MarquezProject / marquez

Collect, aggregate, and visualize a data ecosystem's metadata
https://marquezproject.ai
Apache License 2.0
1.78k stars 319 forks source link

Verify and document default Postgres timezone behavior #56

Closed ashulmanWeWork closed 5 years ago

ashulmanWeWork commented 6 years ago

Create a standard for dealing with timezones in the data, specifically around whether it's required/recommended to include them in time data.

This includes how the DB schema will address timestamp info, how the Jackson mapper treats timestamps that don't include TZ info, and how Marquez treats data in the Timestamp object.

By default, it seems that Postgres does not record TZ info in its timestamp. This can cause problems down the line, so I think for now it's advisable to create types as TIMESTAMP WITH TIME ZONE instead of just TIMESTAMP.

Reference: https://www.postgresql.org/docs/9.6/static/datatype-datetime.html

sshah-wework commented 6 years ago

One question -- if we're relying on created_at and updated_at to be populated by the database, and the database has a default timezone of UTC, can't we then assume every timestamp we're handling is in the UTC timezone?

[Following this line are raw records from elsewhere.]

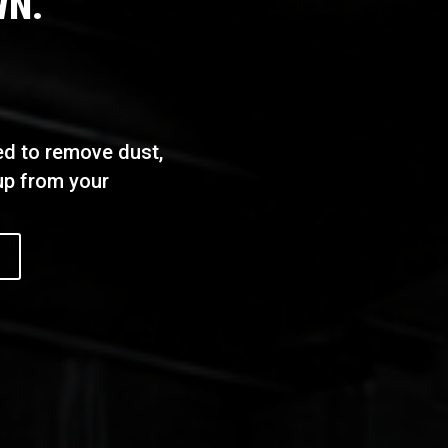
WN.
ed to remove dust,
dup from your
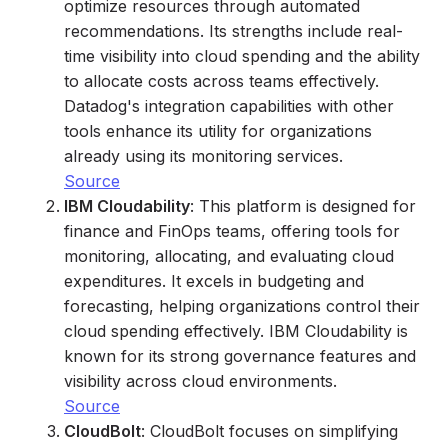
optimize resources through automated
recommendations. Its strengths include real-
time visibility into cloud spending and the ability
to allocate costs across teams effectively.
Datadog's integration capabilities with other
tools enhance its utility for organizations
already using its monitoring services.
Source
IBM Cloudability
: This platform is designed for
finance and FinOps teams, offering tools for
monitoring, allocating, and evaluating cloud
expenditures. It excels in budgeting and
forecasting, helping organizations control their
cloud spending effectively. IBM Cloudability is
known for its strong governance features and
visibility across cloud environments.
Source
CloudBolt
: CloudBolt focuses on simplifying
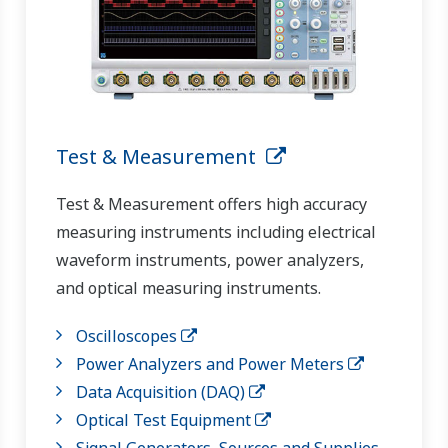
Test & Measurement
Test & Measurement offers high accuracy
measuring instruments including electrical
waveform instruments, power analyzers,
and optical measuring instruments.
Oscilloscopes
Power Analyzers and Power Meters
Data Acquisition (DAQ)
Optical Test Equipment
Signal Generators, Sources and Supplies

sshah-wework commented 6 years ago

We also may not expose our internal timestamps via the DAO or Resources. They're really for our own internal book keeping. I think you are correctly identifying something to be aware of in situations where we're accepting timezone-specific timestamps as API parameters and then storing/retrieving them later.

sshah-wework commented 6 years ago

We can merge this -- it will still protect us in the case that the DB TZ and the application server TZ are different.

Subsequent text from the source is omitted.